Gronau (lwl/aw). Archäologen des Landschaftsverbandes Westfalen-Lippe (LWL) sind erstmals in Westfalen auf sogenannte Eschgräben gestoßen, die im Mittelalter zur Düngung angelegt wurden. Die Fachleute fanden vor Ort in Gronau (Kreis Borken) außerdem mehr als 4.000 Jahre alte Steingeräte, die belegen, dass Jäger und Sammler die Fläche bereits in der Steinzeit genutzt haben.
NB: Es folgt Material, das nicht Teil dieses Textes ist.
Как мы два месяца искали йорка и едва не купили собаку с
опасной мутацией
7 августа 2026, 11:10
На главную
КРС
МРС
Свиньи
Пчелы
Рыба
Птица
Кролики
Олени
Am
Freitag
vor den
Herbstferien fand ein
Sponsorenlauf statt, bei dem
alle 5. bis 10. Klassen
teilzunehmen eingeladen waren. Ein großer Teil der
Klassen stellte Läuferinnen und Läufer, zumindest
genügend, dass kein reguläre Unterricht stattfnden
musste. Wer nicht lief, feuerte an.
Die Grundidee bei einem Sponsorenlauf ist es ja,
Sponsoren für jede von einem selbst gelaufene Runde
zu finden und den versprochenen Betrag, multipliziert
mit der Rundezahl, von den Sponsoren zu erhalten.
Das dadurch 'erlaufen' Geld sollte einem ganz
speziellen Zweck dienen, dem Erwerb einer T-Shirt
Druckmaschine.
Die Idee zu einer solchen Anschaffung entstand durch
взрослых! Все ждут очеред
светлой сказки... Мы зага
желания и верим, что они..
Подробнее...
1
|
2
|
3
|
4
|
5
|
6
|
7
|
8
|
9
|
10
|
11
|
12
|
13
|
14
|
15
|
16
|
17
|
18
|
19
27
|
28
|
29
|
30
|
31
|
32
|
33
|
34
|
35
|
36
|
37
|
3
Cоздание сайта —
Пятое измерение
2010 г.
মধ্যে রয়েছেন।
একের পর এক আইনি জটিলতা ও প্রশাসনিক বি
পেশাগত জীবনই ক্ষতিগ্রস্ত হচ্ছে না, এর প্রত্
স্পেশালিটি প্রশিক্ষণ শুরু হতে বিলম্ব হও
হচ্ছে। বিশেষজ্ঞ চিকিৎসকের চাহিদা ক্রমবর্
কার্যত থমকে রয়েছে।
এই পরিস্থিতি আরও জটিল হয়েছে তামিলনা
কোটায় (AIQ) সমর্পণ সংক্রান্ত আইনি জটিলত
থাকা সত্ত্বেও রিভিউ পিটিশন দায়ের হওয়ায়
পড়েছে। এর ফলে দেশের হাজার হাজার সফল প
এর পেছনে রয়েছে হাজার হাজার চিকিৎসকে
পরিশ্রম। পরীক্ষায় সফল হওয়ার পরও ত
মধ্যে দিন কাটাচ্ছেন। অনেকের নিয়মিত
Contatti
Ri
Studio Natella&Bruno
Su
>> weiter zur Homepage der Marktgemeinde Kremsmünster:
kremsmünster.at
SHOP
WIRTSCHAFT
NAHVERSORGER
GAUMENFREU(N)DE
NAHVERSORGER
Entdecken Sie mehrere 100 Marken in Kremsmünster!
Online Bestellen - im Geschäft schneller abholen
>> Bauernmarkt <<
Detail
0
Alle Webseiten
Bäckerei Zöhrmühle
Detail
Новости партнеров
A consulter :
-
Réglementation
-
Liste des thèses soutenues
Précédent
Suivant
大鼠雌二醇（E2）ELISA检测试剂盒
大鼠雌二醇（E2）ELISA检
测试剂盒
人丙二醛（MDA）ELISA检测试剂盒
Die archäologischen Voruntersuchungen auf dem geplanten Baugebiet Markenfort in Gronau sind damit abgeschlossen. "Die Voruntersuchungen waren nötig, um abzuklären, ob bei einer Bebauung wichtige archäologische Befunde zerstört werden würden", erklärt Dr. Christoph Grünewald, Leiter der Außenstelle Münster der LWL-Archäologie für Westfalen.
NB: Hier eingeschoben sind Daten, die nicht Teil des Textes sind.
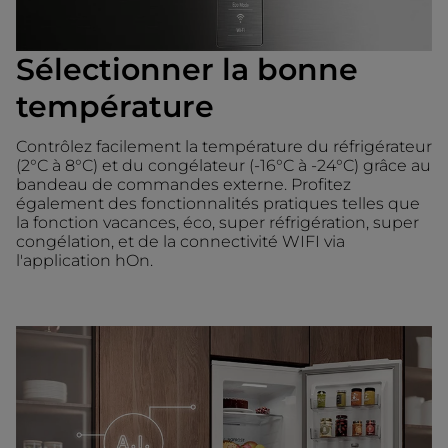
Sélectionner la bonne
température
Contrôlez facilement la température du réfrigérateur
(2°C à 8°C) et du congélateur (-16°C à -24°C) grâce au
bandeau de commandes externe. Profitez
également des fonctionnalités pratiques telles que
la fonction vacances, éco, super réfrigération, super
congélation, et de la connectivité WIFI via
l'application hOn.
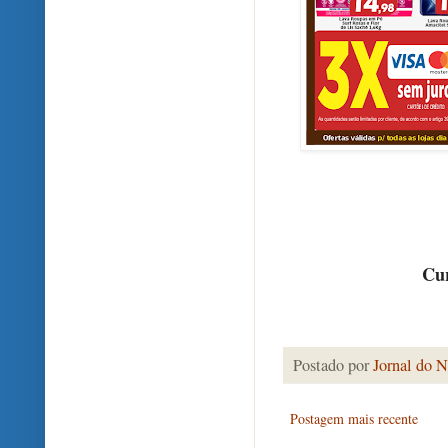
Cur
Postado por
Jornal do N
Postagem mais recente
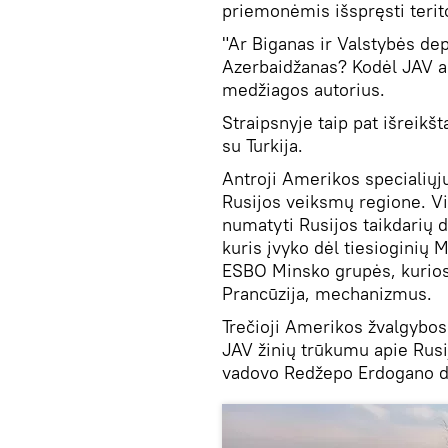
priemonėmis išspręsti terit
"Ar Biganas ir Valstybės d
Azerbaidžanas? Kodėl JAV a
medžiagos autorius.
Straipsnyje taip pat išreik
su Turkija.
Antroji Amerikos specialiųj
Rusijos veiksmų regione. V
numatyti Rusijos taikdarių 
kuris įvyko dėl tiesioginių
ESBO Minsko grupės, kurios 
Prancūzija, mechanizmus.
Trečioji Amerikos žvalgybos
JAV žinių trūkumu apie Rusi
vadovo Redžepo Erdogano de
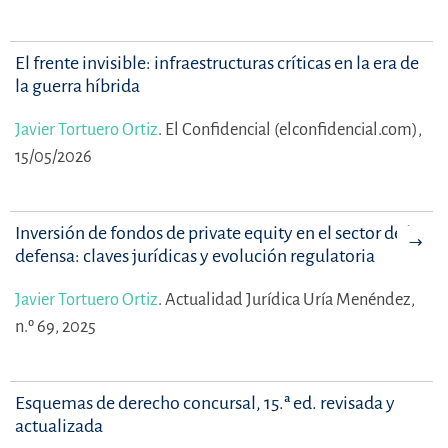
El frente invisible: infraestructuras críticas en la era de
la guerra híbrida
Javier Tortuero Ortiz
.
El Confidencial (elconfidencial.com),
15/05/2026
Inversión de fondos de private equity en el sector de la
defensa: claves jurídicas y evolución regulatoria
Javier Tortuero Ortiz
.
Actualidad Jurídica Uría Menéndez,
n.º 69, 2025
Esquemas de derecho concursal, 15.ª ed. revisada y
actualizada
Als die Archäologinnen des LWL in Kooperation mit der Stadt Gronau in den vergangenen Wochen insgesamt fast 1.000 Meter lange Suchschnitte anlegten, wurden sie mehrfach fündig. Dabei trugen sie jeweils zwei Meter breite Streifen schichtweise ab bis zum sogenannten gewachsenen Boden, also hellem Sand. Darin fanden sie dunkle Verfärbungen, also Spuren von Gräbern, Gräben und Gruben.
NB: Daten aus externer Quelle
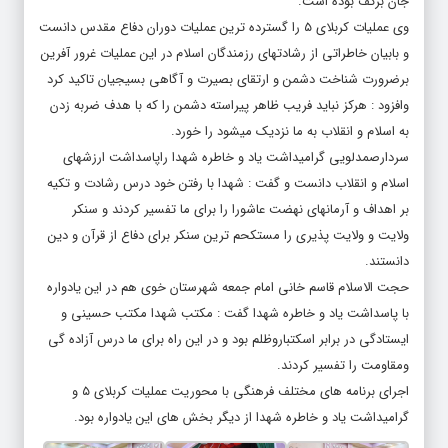
جان برکف بوده است.
وی عملیات کربلای ۵ را گسترده ترین عملیات دوران دفاع مقدس دانست
و بابیان خاطراتی از رشادتهای رزمندگان اسلام در این عملیات غرور آفرین
برضرورت شناخت دشمن و ارتقای بصیرت و آگاهی بسیجیان تاکید کرد
وافزود : هرکز نباید فریب ظاهر پیراسته دشمن را که با هدف ضربه زدن
به اسلام و انقلاب به ما نزدیک میشود را خورد.
سردارصمدلویی گرامیداشت یاد و خاطره شهدا راپاسداشت ارزشهای
اسلام و انقلاب دانست و گفت : شهدا با رفتن خود درس رشادت و تکیه
بر اهداف و آرمانهای نهضت عاشورا را برای ما تفسیر کردند و سنکر
ولایت و ولایت پذیری را مستکحم ترین سنکر برای دفاع از قرآن و دین
دانستند.
حجت الاسلام قاسم خانی امام جمعه شهرستان خوی هم در این یادواره
با پاسداشت یاد و خاطره شهدا گفت : مکتب شهدا مکتب حسینی و
ایستادگی در برابر اسکتباروظلم بود و در این راه برای ما درس آزاده گی
ومقاومت را تفسیر کردند.
اجرای برنامه های مختلف فرهنگی با محوریت عملیات کربلای ۵ و
گرامیداشت یاد و خاطره شهدا از دیگر بخش های این یادواره بود.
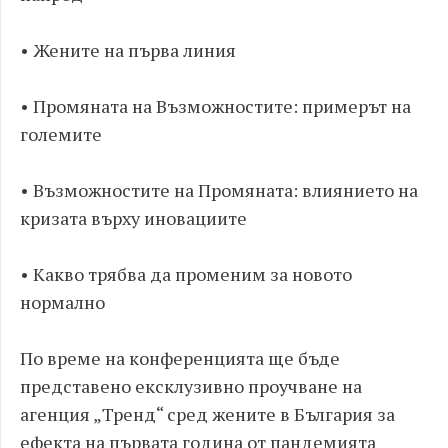
• Жените на първа линия
• Промяната на Възможностите: примерът на
големите
• Възможностите на Промяната: влиянието на
кризата върху иновациите
• Какво трябва да променим за новото
нормално
По време на конференцията ще бъде
представено ексклузивно проучване на
агенция „Тренд“ сред жените в България за
ефекта на първата година от пандемията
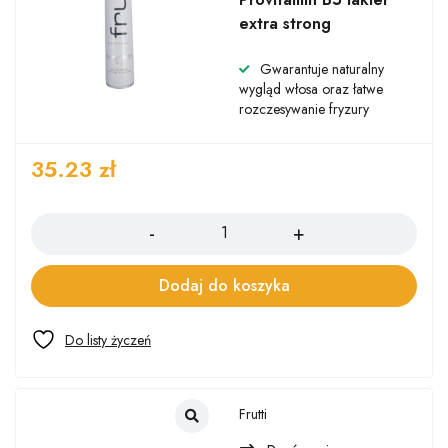
extra strong
Gwarantuje naturalny
wygląd włosa oraz łatwe
rozczesywanie fryzury
35.23
zł
Ilość
Dodaj do koszyka
Frutti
"Hier in in Markenfort war die Ausgrabung besonders aufwendig, da wir es hier mit einem mächtigen Esch zu tun hatten", so Grünewald. Diese Bodenschicht entstand im Mittelalter, als Menschen wiederholt mit Heideplaggen, also humosem und von Wurzeln durchsetztem Heideboden, gedüngt haben. Noch heute ist dieser Auftrag als dunkle Schicht von fast zwei Metern Dicke im Boden erkennbar. "In Gronau konnten wir nun erstmals in Westfalen sogenannte Eschgräben dokumentieren." Ähnlich einem Karomuster hätten die damaligen Bauern über einen Großteil der Fläche hinweg in engem Abstand schmale Gräben angelegt. Archäologen können über die Funktion von Eschgräben nur mutmaßen: "Im Emsland gibt es sie häufiger. Dort wird spekuliert, dass sie der Bodenverbesserung dienten."
Die Nutzung der Fläche am Markenfort geht noch weiter zurück. Am Rande der Dinkelaue haben schon in der Steinzeit Jäger und Sammler gerastet. Das belegt eine größere Zahl von Steingeräten. "Die nächste Nutzungsphase des Bodens datiert dann in die frühe bis mittlere Eisenzeit, also etwa zwischen 600 und 300 vor Christus", erklärt Grünewald. Im Nordwesten der Ackerfläche konnten Archäologinnen zahlreiche Siedlungsbefunde nachweisen. Abfallgruben und Pfostenspuren weisen auf mindestens einen Hof hin. Östlich, Richtung Tieker Damm, fanden die Archäologen zudem einen eisenzeitlichen Friedhof. "Vorherrschend war damals die Brandbestattung, dem entsprechend haben wir in einem kleinen Flächenausschnitt mehrere Brandgräber aufgedeckt." Eines davon war von einem Kreisgraben umgeben, der ursprünglich die Einfassung eines Grabhügels war. "Mit elf Metern Durchmesser muss dies ein eindrucksvolles Grabmonument gewesen sein", so Grünewald.
Die archäologischen Befunde konzentrieren sich insgesamt auf die nördliche Hälfte des Planungsareals. Im Süden fanden die LWL-Archäologen keine relevanten Besiedlungsspuren. Grünewald: "Insgesamt hat sich der Acker am Lukaskrankenhaus als wahre Fundgrube herausgestellt. Hier gewinnt man eindrucksvolle Einblicke in die bis zu 10.000 Jahre alte Geschichte Gronaus."
Zu der Frage, wie es nun mit dem geplanten Baugebiet weitergeht, verweist Grünewald auf die anstehenden Gespräche mit der Stadt Gronau: "Der Erhalt des Bodendenkmals steht für uns natürlich im Vordergrund. Das würde eine bauliche Nutzung im Bereich des Denkmals ausschließen. Wenn die Stadt an Ihren Plänen festhalten möchte, müssten vor einer Beseitigung weitere Grabungen zur Freilegung und Dokumentation der Befunde erfolgen. All dies muss jetzt mit der Stadt besprochen werden."